12:05 am on Jun 25, 2026 | read the article | tags: medium
This is the next step in my series that started with Stop Searching by Coincidence. In my last post, I argued that hybrid search isn’t optional for e-commerce relevance. But making that theory boringly reliable in production? That’s another beast. This article is about that second step: choosing the engine that could carry it all.
My constraints were not generic, venture-backed «RAG startup» constraints. They were operationally specific and heavily informed by my day job, where I experienced first hand «routine» operations for managing hundreds of millions of vectors grouped across thousands of collections, handling thousands of requests per minute with tight, double-digit millisecond latency targets. There, the SRE team leans heavily on Helm combined with FluxCD. But for my project, I wanted a different path. First and foremost, I am paying for this infrastructure out of my own pocket, which breeds an immediate obsession with simplicity and resource control. I still love FluxCD for GitOps, but I deliberately choose to avoid Helm for the database tier here. I want maximum predictability and zero abstract abstraction layers over my storage.
When you view the database landscape through that lens, the options narrow quickly. If all I wanted was raw capability, Vespa would have stayed in the final round longer. If all I wanted was a giant distributed vector platform, Milvus would have stayed there too. If all I wanted was managed convenience, Pinecone would be hard to ignore.
But I needed a serious vector database that delivers sparse vectors, native hybrid search primitives, predictable persistence, and a deployment model that feels close to «run the binary, mount the volume, wire the StatefulSet».
That is how I ended up choosing Qdrant. It provides first-class sparse vectors, server-side fusion (RRF/DBSF), robust snapshotting, and an elegant single-process model written in Rust that leaves less operational surface area than its multi-service competitors.

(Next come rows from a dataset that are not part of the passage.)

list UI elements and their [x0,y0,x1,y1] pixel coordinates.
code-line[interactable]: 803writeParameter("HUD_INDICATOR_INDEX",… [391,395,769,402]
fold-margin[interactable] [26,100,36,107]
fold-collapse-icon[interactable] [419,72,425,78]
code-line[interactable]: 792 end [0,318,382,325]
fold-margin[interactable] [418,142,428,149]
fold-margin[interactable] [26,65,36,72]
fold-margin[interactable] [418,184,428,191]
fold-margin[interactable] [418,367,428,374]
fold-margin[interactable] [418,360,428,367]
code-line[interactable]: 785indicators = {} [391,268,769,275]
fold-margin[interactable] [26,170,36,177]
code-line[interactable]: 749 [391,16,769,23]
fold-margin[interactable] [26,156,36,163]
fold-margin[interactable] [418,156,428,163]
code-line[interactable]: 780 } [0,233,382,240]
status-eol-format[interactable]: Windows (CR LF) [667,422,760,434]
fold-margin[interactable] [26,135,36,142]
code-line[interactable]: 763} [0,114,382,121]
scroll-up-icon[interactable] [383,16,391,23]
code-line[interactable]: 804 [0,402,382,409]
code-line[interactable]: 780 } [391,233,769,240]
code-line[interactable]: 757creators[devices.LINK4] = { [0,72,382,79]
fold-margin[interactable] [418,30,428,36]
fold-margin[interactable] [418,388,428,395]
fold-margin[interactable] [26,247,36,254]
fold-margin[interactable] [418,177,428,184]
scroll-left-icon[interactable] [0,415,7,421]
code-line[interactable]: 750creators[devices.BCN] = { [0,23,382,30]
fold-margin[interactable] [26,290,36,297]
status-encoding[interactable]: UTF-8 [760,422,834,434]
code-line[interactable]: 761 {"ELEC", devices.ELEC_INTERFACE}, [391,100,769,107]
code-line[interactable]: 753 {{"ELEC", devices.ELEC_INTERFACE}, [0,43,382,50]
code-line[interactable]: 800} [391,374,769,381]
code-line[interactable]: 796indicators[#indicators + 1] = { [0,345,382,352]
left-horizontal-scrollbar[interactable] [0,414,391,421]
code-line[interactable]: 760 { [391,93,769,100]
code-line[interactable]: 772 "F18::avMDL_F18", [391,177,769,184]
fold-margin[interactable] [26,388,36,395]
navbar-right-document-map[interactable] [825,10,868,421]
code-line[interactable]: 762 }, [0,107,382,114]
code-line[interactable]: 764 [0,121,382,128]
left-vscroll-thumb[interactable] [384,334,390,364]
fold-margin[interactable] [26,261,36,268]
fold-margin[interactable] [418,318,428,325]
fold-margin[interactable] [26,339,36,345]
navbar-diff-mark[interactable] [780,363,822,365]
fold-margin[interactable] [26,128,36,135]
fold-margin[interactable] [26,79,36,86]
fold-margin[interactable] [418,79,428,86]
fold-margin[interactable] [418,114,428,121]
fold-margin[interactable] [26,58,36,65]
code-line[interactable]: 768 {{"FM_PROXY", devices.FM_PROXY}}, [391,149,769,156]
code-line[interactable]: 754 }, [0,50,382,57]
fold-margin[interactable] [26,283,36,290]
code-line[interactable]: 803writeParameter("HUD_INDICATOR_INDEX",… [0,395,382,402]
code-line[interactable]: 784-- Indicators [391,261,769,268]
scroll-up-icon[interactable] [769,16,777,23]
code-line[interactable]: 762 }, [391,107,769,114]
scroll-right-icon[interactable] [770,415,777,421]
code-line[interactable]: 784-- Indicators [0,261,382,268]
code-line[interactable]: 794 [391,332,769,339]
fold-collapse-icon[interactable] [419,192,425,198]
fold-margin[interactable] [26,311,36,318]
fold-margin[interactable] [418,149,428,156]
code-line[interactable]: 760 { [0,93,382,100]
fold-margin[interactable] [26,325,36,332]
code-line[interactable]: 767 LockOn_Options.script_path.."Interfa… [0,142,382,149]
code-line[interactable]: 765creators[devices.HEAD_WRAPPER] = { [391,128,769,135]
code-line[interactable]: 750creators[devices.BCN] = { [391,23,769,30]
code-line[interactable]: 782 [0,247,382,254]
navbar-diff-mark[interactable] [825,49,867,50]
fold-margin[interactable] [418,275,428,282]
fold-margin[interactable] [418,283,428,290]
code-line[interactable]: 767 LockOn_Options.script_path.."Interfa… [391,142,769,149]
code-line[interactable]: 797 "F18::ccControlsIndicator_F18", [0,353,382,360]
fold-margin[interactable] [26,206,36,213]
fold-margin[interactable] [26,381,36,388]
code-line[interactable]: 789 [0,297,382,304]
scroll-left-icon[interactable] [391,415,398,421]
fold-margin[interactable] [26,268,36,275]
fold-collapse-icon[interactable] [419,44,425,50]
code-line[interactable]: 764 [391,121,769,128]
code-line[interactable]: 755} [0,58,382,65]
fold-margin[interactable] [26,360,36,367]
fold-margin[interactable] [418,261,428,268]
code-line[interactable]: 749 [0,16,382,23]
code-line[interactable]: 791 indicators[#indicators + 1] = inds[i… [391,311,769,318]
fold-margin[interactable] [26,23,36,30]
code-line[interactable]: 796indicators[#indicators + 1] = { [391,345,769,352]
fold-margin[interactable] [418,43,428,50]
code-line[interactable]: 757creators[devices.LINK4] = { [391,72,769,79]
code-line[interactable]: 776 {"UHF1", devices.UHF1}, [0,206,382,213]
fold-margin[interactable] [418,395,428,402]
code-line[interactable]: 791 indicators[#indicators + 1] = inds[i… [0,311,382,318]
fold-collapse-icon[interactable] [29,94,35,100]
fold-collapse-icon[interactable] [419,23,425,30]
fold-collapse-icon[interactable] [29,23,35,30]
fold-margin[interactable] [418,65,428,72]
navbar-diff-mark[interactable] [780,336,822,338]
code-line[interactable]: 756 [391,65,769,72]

But let’s be perfectly honest: Qdrant isn’t magic, and getting it to fit my architecture required tearing up my original playbook.
A lot of vector database comparisons quietly assume a single large corpus, one product team, and one clean retrieval stack. What I am building with my plugin is closer to a fleet problem: managing thousands of independent e-commerce sites.
I wasn’t starting from zero. The early versions of the architecture relied on a Redis + RediSearch setup. I liked it. It was fast, and it fit naturally with per-site allocation using a custom knapsack strategy across master/replica pairs. In fact, the current codebase still supports RediSearch. I deliberately kept it there because I’m considering offering a self-hosted «appliance» version down the road: a quick Docker Compose or Helm chart for people who want to index internal documents on their own iron.
But for the multi-tenant SaaS scale I wanted, RediSearch hit three massive walls:
FT.HYBRID, its native hybrid capabilities felt rudimentary compared to dedicated engines. After experiment after experiment, I realized that without deep, server-side hybrid reranking, the search results just weren’t matching user intent.I also took a hard look at Vespa. I met one of the Vespa developers, and talking to them was actually what triggered my obsession with hybrid search. Vespa is a phenomenal engineering achievement with a brilliant phased-ranking model. But its self-managed architecture requires config servers and Apache ZooKeeper.
Between work deadlines and pulling overtime at my day job, my after-work capacity to manage infrastructure is a finite resource. I didn’t want to spend my nights managing ZooKeeper.
I needed a lean, boring, cloud-native operating model.
I evaluated the candidates against seven core criteria: performance headroom, true on-disk persistence, native sparse/dense hybrid support, Kubernetes simplicity, multi-tenant scalability, low operational cost, and structural alignment with how I already think about data placement.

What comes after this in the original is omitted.